To achieve the desired print model, the post processing methods need to be accounted for in the design phase of print model preparation. Generally, designers for additive manufacturing try to avoid generating too many support structures as the support material first needs to be printed, which takes time during the part printing. After that, prints require the support material needs to be removed, which can be an even longer process, and it can have an impact on the surface quality. When designing for additive, the support removal process, the print’s surface quality, and specific areas where the rough print surfaces are not acceptable. There are important aspects like what print removal tool is going to be used to remove the completed prints from the print bed and what amount of print material is going to get removed during chosen post processing technique. Taking into account the planned processing is very important, so the dimension of printed are the same as in the print model.
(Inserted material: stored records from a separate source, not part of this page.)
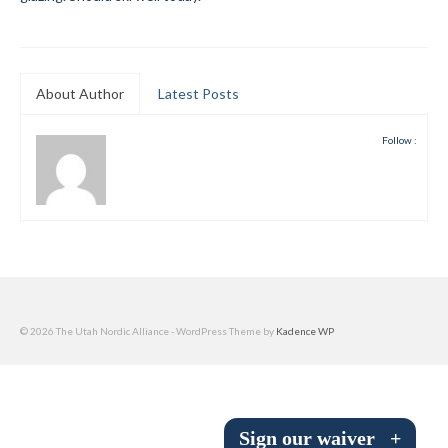
Submit to the TUNA News
Advertise With Us
About Author
Latest Posts
Help/Info
Follow :
Help Desk
About
Membership
All About Cross Country Skiing
Board and Contacts
© 2026 The Utah Nordic Alliance - WordPress Theme by
Kadence WP
Volunteer
Annual Report
Sign our waiver
+
Mtn Dell/Ski Areas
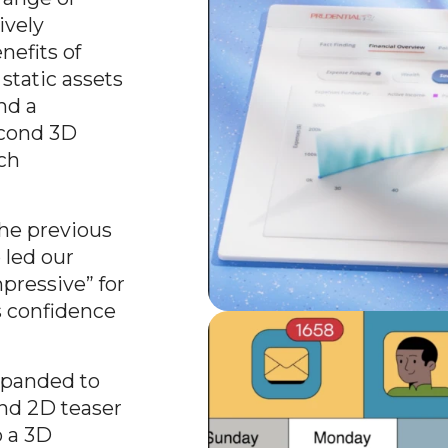
ively
efits of
static assets
nd a
econd 3D
ch
the previous
led our
pressive” for
s confidence
xpanded to
ond 2D teaser
o a 3D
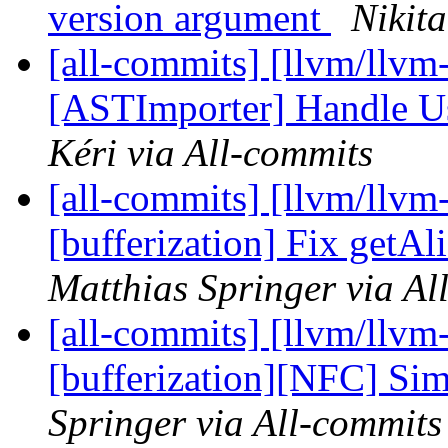
version argument
Nikit
[all-commits] [llvm/llvm-
[ASTImporter] Handle Us
Kéri via All-commits
[all-commits] [llvm/llvm-
[bufferization] Fix get
Matthias Springer via Al
[all-commits] [llvm/llvm-
[bufferization][NFC] Simp
Springer via All-commits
Methods of print removal from the print bed

Multiple post-processing methods can be used to remove the prints from the print bed ranging from manual methods like peeling the models with a spatula, cutting with pliers, and with hand-held automatic tools. Depending on the strength of the printed part printed parts can be cutted using abrasive disc from the print table or for more delicate printout wire electric discharge machines (WEDM) can be used. In both cases, the interactions and possible corrosion with cooling fluids were used most accounted for in the design phases. Cooling fluids from cutting or other subtractive methods can be very hard to remove from the complex lattice structure, for example, in medical implants.
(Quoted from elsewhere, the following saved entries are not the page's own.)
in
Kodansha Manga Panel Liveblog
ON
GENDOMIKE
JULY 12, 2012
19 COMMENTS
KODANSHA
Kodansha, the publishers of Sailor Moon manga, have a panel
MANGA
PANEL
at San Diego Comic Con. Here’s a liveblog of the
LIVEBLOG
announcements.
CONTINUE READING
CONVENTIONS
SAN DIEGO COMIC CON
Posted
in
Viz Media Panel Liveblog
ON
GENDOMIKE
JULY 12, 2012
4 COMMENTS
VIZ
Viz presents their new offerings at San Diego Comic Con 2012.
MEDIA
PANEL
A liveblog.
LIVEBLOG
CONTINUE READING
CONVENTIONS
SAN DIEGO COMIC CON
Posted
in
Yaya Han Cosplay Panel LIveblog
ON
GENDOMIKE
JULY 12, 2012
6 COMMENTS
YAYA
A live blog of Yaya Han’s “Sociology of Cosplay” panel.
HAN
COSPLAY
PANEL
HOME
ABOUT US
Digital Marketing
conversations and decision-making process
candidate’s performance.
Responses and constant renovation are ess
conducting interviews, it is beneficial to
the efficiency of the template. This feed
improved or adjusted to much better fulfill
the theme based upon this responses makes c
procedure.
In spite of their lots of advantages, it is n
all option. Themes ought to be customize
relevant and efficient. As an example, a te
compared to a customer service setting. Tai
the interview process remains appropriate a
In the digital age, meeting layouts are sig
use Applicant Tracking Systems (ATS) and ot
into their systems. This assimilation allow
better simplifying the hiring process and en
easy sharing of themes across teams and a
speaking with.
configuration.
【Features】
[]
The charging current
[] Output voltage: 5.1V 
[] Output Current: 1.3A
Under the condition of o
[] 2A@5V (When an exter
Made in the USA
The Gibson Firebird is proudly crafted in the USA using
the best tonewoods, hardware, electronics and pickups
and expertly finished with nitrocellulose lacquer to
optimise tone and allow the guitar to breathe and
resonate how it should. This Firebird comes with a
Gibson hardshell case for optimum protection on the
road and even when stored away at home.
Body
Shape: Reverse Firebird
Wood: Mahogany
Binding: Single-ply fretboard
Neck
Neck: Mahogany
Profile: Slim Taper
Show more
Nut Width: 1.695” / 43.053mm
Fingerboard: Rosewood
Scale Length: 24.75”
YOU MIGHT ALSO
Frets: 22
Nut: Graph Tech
Novel Methods of post processing for metal additive manufacturing

Due to the complexity of 3d printed parts, a new post processing techniques are being developed for the effective processing of prints. Those methods need to be both able to post process hard to reach areas like lattice structure and the same time, provide a flexible post processing solutions with surface treatments that adapted to new geometries for each process. Surface finishing machines should be a part of any advanced additive manufacturing facility.

Dry electropolishing

Dry electropolishing is a surface finishing method that uses an electric current to remove surface impurities and improve surface smoothness. Unlike wet electropolishing, this method does not use a liquid solution to conduct the electrical current, instead relying on a gaseous or solid medium. This process is often used for high-precision parts, such as medical implants or aerospace components, due to its ability to produce a highly uniform and smooth surface. Additionally, dry electropolishing does not produce hazardous waste, making it an eco-friendly alternative to traditional wet electropolishing methods.

Vibratory finishing

Vibratory finishing is a post-processing method used in metal additive manufacturing to improve the surface quality and texture of a 3D printed metal part. This process involves placing the part into a vibratory finishing machine with abrasive media, such as ceramic or steel shots, and applying a vibratory motion. This combination of vibration and abrasive media removes surface defects and smoothens the surface of the part. Vibratory finishing is a versatile and cost-effective post-processing method that can be applied to a wide range of metal additive manufacturing technologies, including selective laser melting (SLM), electron beam melting (EBM), and binder jetting. The specific parameters of the vibratory finishing process, such as the vibratory frequency and the type and size of the abrasive media, can be adjusted to create a smooth surface finish.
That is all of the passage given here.